2000s >> 2002 >> no-1173-may-2002

Editorial: The belated death of a class warrior

So, she’s finally gone. The BBC dusted off its pre-prepared reels of fawning documentaries and gave Peter Sissons the task of breaking the bad news to the public. Sissons, however, forgot the script and put on a maroon tie, much to the chagrin of the Daily Mail, who seemed to want him charged with treason.

Then one million pathetic crawlers emerged from under their rocks to line the streets of the capital – or at least that’s the way it first appeared. In reality, many turned up just to see the spectacle. And for the million who turned up on the day another 57 million voted with their feet and didn’t.

Why should they have paid their respects to Britain’s most famous parasite anyway? Few in society epitomised the privilege and condescension which are the traditional hallmarks of the owning class better than Queen Elizabeth, the Queen Mother. That patronising grimace and vague wave of the gloved hand (like “opening a jar slowly” she once said, but in reality more like a thinly disguised two-fingered salute) were the body language of one who considered herself “born to rule”.

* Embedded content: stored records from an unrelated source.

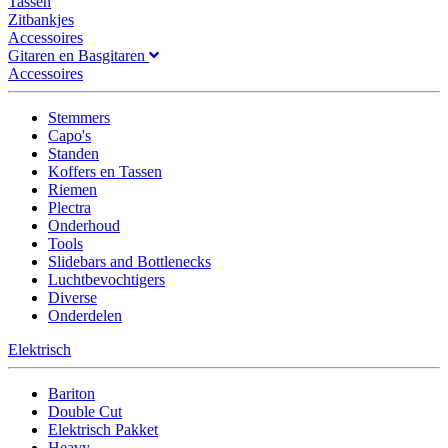
Tassen
Zitbankjes
Accessoires
Gitaren en Basgitaren
Accessoires
Stemmers
Capo's
Standen
Koffers en Tassen
Riemen
Plectra
Onderhoud
Tools
Slidebars and Bottlenecks
Luchtbevochtigers
Diverse
Onderdelen
Elektrisch
Bariton
Double Cut
Elektrisch Pakket
Heavy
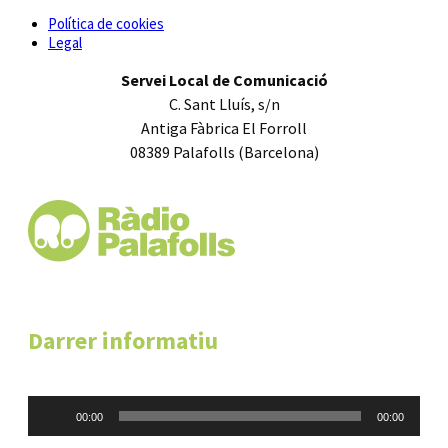
Política de cookies
Legal
Servei Local de Comunicació
C. Sant Lluís, s/n
Antiga Fàbrica El Forroll
08389 Palafolls (Barcelona)
Darrer informatiu
Reproductor
00:00
00:00
d'àudio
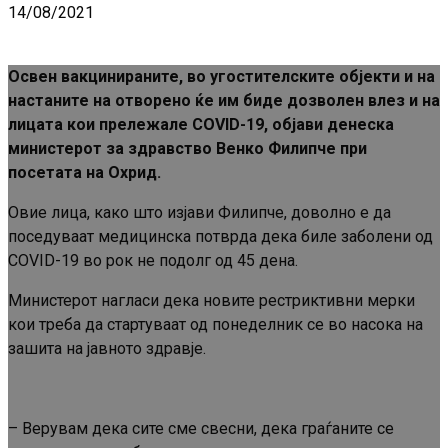
14/08/2021
Освен вакцинираните, во угостителските објекти и на
настаните на отворено ќе им биде дозволен влез и на
лицата кои прележале COVID-19, објави денеска
министерот за здравство Венко Филипче при
посетата на Охрид.
Овие лица, како што изјави Филипче, доволно е да
поседуваат медицинска потврда дека биле заболени од
COVID-19 во рок не подолг од 45 дена.
Министерот нагласи дека новите рестриктивни мерки
кои треба да стартуваат од понеделник се во насока на
зашита на јавното здравје.
– Верувам дека сите сме свесни, дека граѓаните се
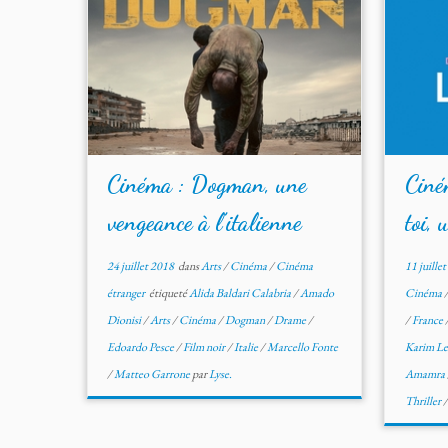
Cinéma : Dogman, une
Ciné
vengeance à l’italienne
toi, 
24 juillet 2018
dans
Arts
/
Cinéma
/
Cinéma
11 juille
étranger
étiqueté
Alida Baldari Calabria
/
Amado
Cinéma
Dionisi
/
Arts
/
Cinéma
/
Dogman
/
Drame
/
/
France
Edoardo Pesce
/
Film noir
/
Italie
/
Marcello Fonte
Karim L
/
Matteo Garrone
par
Lyse.
Amamra
Thriller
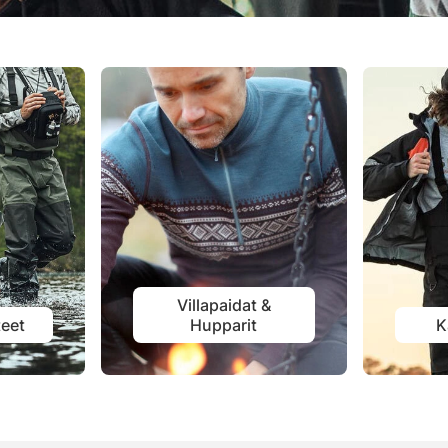
Villapaidat &
eet
Hupparit
K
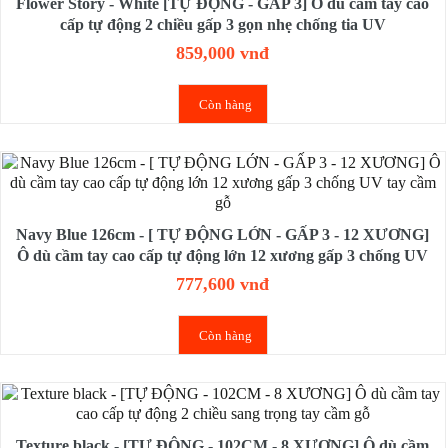
Flower Story - White [TỰ ĐỘNG - GẤP 3] Ô dù cầm tay cao
cấp tự động 2 chiều gấp 3 gọn nhẹ chống tia UV
859,000 vnđ
Còn hàng
Navy Blue 126cm - [ TỰ ĐỘNG LỚN - GẤP 3 - 12 XƯƠNG]
Ô dù cầm tay cao cấp tự động lớn 12 xương gấp 3 chống UV
tay cầm gỗ
777,600 vnđ
Còn hàng
Texture black - [TỰ ĐỘNG - 102CM - 8 XƯƠNG] Ô dù cầm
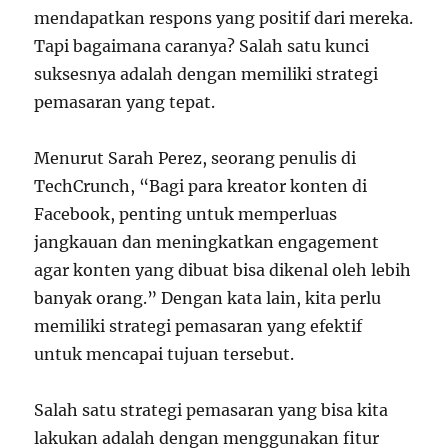
mendapatkan respons yang positif dari mereka.
Tapi bagaimana caranya? Salah satu kunci
suksesnya adalah dengan memiliki strategi
pemasaran yang tepat.
Menurut Sarah Perez, seorang penulis di
TechCrunch, “Bagi para kreator konten di
Facebook, penting untuk memperluas
jangkauan dan meningkatkan engagement
agar konten yang dibuat bisa dikenal oleh lebih
banyak orang.” Dengan kata lain, kita perlu
memiliki strategi pemasaran yang efektif
untuk mencapai tujuan tersebut.
Salah satu strategi pemasaran yang bisa kita
lakukan adalah dengan menggunakan fitur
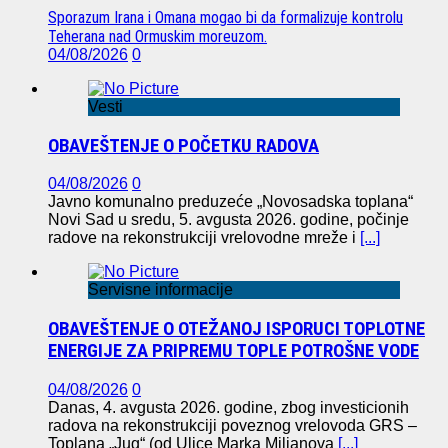
Sporazum Irana i Omana mogao bi da formalizuje kontrolu
Teherana nad Ormuskim moreuzom.
04/08/2026
0
Vesti
OBAVEŠTENJE O POČETKU RADOVA
04/08/2026
0
Javno komunalno preduzeće „Novosadska toplana“
Novi Sad u sredu, 5. avgusta 2026. godine, počinje
radove na rekonstrukciji vrelovodne mreže i
[...]
Servisne informacije
OBAVEŠTENJE O OTEŽANOJ ISPORUCI TOPLOTNE
ENERGIJE ZA PRIPREMU TOPLE POTROŠNE VODE
04/08/2026
0
Danas, 4. avgusta 2026. godine, zbog investicionih
radova na rekonstrukciji poveznog vrelovoda GRS –
Toplana „Jug“ (od Ulice Marka Miljanova
[...]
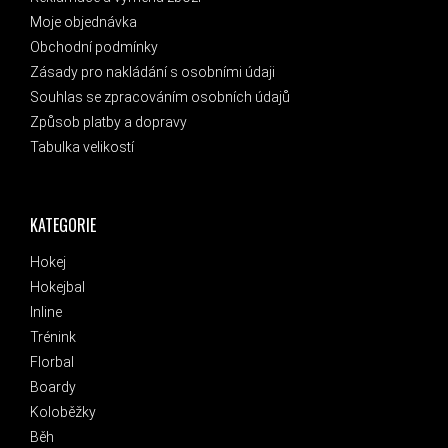
Moje objednávka
Obchodní podmínky
Zásady pro nakládání s osobními údaji
Souhlas se zpracováním osobních údajů
Způsob platby a dopravy
Tabulka velikostí
KATEGORIE
Hokej
Hokejbal
Inline
Trénink
Florbal
Boardy
Koloběžky
Běh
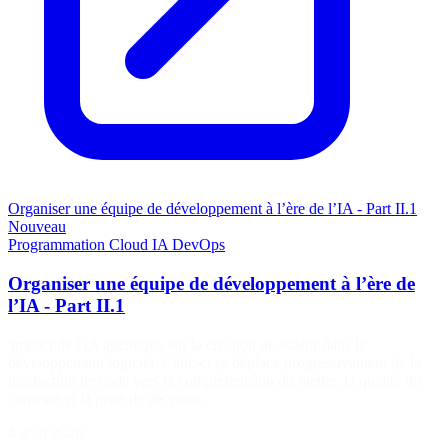
Organiser une équipe de développement à l’ère de l’IA - Part II.1
Nouveau
Programmation
Cloud
IA
DevOps
Organiser une équipe de développement à l’ère de
l’IA - Part II.1
'impact de l'IA agentique sur la création de valeur dans le
développement logiciel. Celle-ci se déplace progressivement de la
production de code vers la compréhension du métier, la qualité du
contexte et la prise de décision.
4 août 2026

Of course, this was an arrogance that was as baseless as it was base. For what was the Queen Mother actually good at? What did she do? Did she ever make things? Or look after people? Or teach them? By all accounts she couldn’t even open her own curtains or squeeze the toothpaste from its packet without having assistance from one of her fifty servants. Sure, she drank gin a lot by all accounts but any of us can do that and it can hardly be considered a talent. She liked the gee-gees too – and a flutter – but then so does your average derelict.

Some people in the queues outside Westminster Abbey said she “stood by the nation during the war”, but what exactly did they mean by that? Were the blitzed and beleaguered working class in wartime London supposed to thank their little ration books that she hadn’t decamped to join most of the rest of her family in Germany? And why should we all be eternally grateful to her for this since?

During the blitz the working class in the East End of London took a different view of her entirely. When she lorded it over them on one of her walkabouts, they returned her salute to them with interest, pelting her with rotten vegetables. Then, after Buckingham Palace was hit by a couple of stray bombs she made her famous statement that “I can now look the East Enders in the eye” despite the fact that for nearly all the blitz the King and Queen were holed up in Windsor Castle. It was one of first of the many PR stunts for which the entire royal family are now famous.

And some public relations triumph it was – at least for a while. It is in many respects quite amazing that the Queen Mother was able to cultivate the image she did as “the nation’s favourite grandmother”, representing an oasis of virtue in an otherwise barren scene. The epithets most commonly deployed to describe her by those who had never met her: “caring”, “considerate”, “dignified” and “loyal”, were phrases devoid of real meaning. How could it be otherwise when she spoke in public rarely if ever, didn’t give an interview from 1928 until her death and never wrote an article or otherwise do anything to instil such emotions or elicit such responses?

Her political views were just about as reactionary as they come – far to the right of where popular opinion currently resides, enough to make even Mr Blair blush. She was an old-fashioned ruling class warrior – anti-trade union, suspicious of (and patronising towards) the working class and distrustful of arrivistes like Blair and New Labour. She reportedly said on one occasion that she preferred “Old” Labour but even this was only for their novelty value and so long as they stayed in opposition, where they belonged.

In the end, she died when the popularity of the thing she held dearest – the Royal Family as exemplars of ruling class standards and etiquette – had already started to badly fade. That so few people were really bothered or troubled by her death is testament to this as was the decision by the BBC to significantly scale down its coverage compared to what had been envisaged some years ago.

Socialists – like increasing numbers of the working class as a whole it would seem – will remember her for the things that truly defined her existence: her uselessness on the one hand and her daily embodiment of ruling class privilege on the other. Born in different circumstances into a different environment she may have grown to be somebody genuinely useful to society. But, unfortunately, and to paraphrase the lady herself, she was born to be a parasite. And for that we can only say goodbye . . . and good riddance.